The treatment of breast cancer has changed greatly in the last few years. There are patients that opt, if advised, for wide local excisions, others get a recommendation for a mastectomy. Reconstruction after mastectomy can be done as a primary procedure (at the time of the mastectomy) or a few months after the mastectomy.
Depending on further treatments you may be recommended reconstruction taking your own tissue, or implant-based reconstruction.
The aim of breast reconstruction surgery is to produce a new breast shape, as similar as possible to the old one. The procedure is complex and is best done by a recognised and respected plastic or oncoplastic breast surgeon. The reconstructive surgery will differ depending on many factors (patient factors and treatment factors).

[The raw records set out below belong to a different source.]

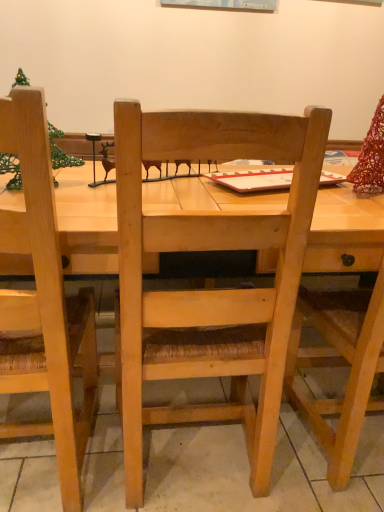 Question: Is natural wood chair at center, positioned as the second chair in left-to-right order, in front of or behind natural wood chair at left, which is the 1th chair in left-to-right order, in the image?

Choices:
 (A) behind
 (B) front

Answer: (A)

Question: Considering the positions of natural wood chair at center, the first chair when ordered from right to left, and natural wood chair at left, which is the 1th chair in left-to-right order, in the image, is natural wood chair at center, the first chair when ordered from right to left, bigger or smaller than natural wood chair at left, which is the 1th chair in left-to-right order,?

Choices:
 (A) big
 (B) small

Answer: (A)

Question: Considering the positions of natural wood chair at center, positioned as the second chair in left-to-right order, and natural wood chair at left, which is the 1th chair in left-to-right order, in the image, is natural wood chair at center, positioned as the second chair in left-to-right order, wider or thinner than natural wood chair at left, which is the 1th chair in left-to-right order,?

Choices:
 (A) wide
 (B) thin

Answer: (A)

Question: From the image's perspective, relative to natural wood chair at center, positioned as the second chair in left-to-right order, is natural wood chair at left, which is the 1th chair in left-to-right order, above or below?

Choices:
 (A) below
 (B) above

Answer: (A)

Question: Is natural wood chair at left, marked as the second chair in a right-to-left arrangement, wider or thinner than natural wood chair at center, the first chair when ordered from right to left?

Choices:
 (A) wide
 (B) thin

Answer: (B)

Question: From a real-world perspective, is natural wood chair at left, marked as the second chair in a right-to-left arrangement, physically located above or below natural wood chair at center, positioned as the second chair in left-to-right order?

Choices:
 (A) below
 (B) above

Answer: (B)

Question: In the image, is natural wood chair at left, which is the 1th chair in left-to-right order, on the left side or the right side of natural wood chair at center, positioned as the second chair in left-to-right order?

Choices:
 (A) right
 (B) left

Answer: (B)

The first recorded instances of breast reconstruction surgery date back to the early 19th century. Nowadays it’s very common and widely practised around the world. Research shows that over 40% of women will have reconstructive surgery after they have had a mastectomy. Breast cancer can sadly affect women of any age, so reconstructive surgery is an option for everyone.
There are a variety of options that can be used during breast reconstruction. Here are the two most common procedures that are used:
Depending on what your surgeon recommends implant-based reconstruction can be done in 1 or 2 stages. One stage is done at the same time as the mastectomy and an implant is placed directly under the muscle and covered by a mesh.
A two-stage operation is most commonly used in delayed reconstructions (a few months after the mastectomy). During the first one, a balloon (expander) is placed under the skin and fluid is then added over time. During the second operation, that is usually performed 3-6 months after the initial surgery, the expander is replaced for a permanent implant.
This type of reconstruction uses your own tissue by moving it from its original position to the breast area. Tummy, back, inner thighs, buttocks are examples of tissues used for breast reconstruction. This is called flap reconstruction.
As with any surgery, there are risks involved, which your surgeon will discuss with you before you go ahead with the surgery. It is recommended that after your initial consultation, you weigh up the pros and cons to each surgery, to decide the best possible option for you. The recovery period depends on the type of reconstruction and it also varies with patients.
This article is intended to inform and give insight but not treat, diagnose or replace the advice of a doctor. Always seek medical advice with any questions regarding a medical condition.